_Supplied information:_
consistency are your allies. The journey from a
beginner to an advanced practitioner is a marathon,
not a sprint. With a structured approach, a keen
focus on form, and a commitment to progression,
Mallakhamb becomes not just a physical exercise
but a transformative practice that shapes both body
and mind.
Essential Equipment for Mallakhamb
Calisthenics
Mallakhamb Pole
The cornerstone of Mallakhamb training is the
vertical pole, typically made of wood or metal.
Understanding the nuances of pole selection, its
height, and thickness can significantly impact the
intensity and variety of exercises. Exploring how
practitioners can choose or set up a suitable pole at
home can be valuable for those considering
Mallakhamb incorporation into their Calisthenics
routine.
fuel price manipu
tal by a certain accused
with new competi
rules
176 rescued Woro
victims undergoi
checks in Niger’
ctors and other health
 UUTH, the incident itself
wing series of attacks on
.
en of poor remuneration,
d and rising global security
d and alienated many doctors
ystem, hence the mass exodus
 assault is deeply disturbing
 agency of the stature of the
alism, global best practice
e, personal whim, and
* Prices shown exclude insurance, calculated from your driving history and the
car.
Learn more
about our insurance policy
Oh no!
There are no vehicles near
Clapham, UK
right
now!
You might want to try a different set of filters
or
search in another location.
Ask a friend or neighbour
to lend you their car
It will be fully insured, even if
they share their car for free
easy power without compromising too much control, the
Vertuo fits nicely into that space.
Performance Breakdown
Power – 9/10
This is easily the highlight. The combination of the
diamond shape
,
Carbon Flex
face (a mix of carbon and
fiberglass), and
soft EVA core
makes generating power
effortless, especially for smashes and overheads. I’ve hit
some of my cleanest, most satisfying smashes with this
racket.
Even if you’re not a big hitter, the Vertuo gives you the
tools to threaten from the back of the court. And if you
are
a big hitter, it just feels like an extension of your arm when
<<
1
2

_Action item:_ Which lines belong in the answer? Exactly those from the first line of the entries through the line holding "Mallakhamb becomes not", inclusive, copied unchanged.

_Written reply:_
consistency are your allies. The journey from a
beginner to an advanced practitioner is a marathon,
not a sprint. With a structured approach, a keen
focus on form, and a commitment to progression,
Mallakhamb becomes not just a physical exercise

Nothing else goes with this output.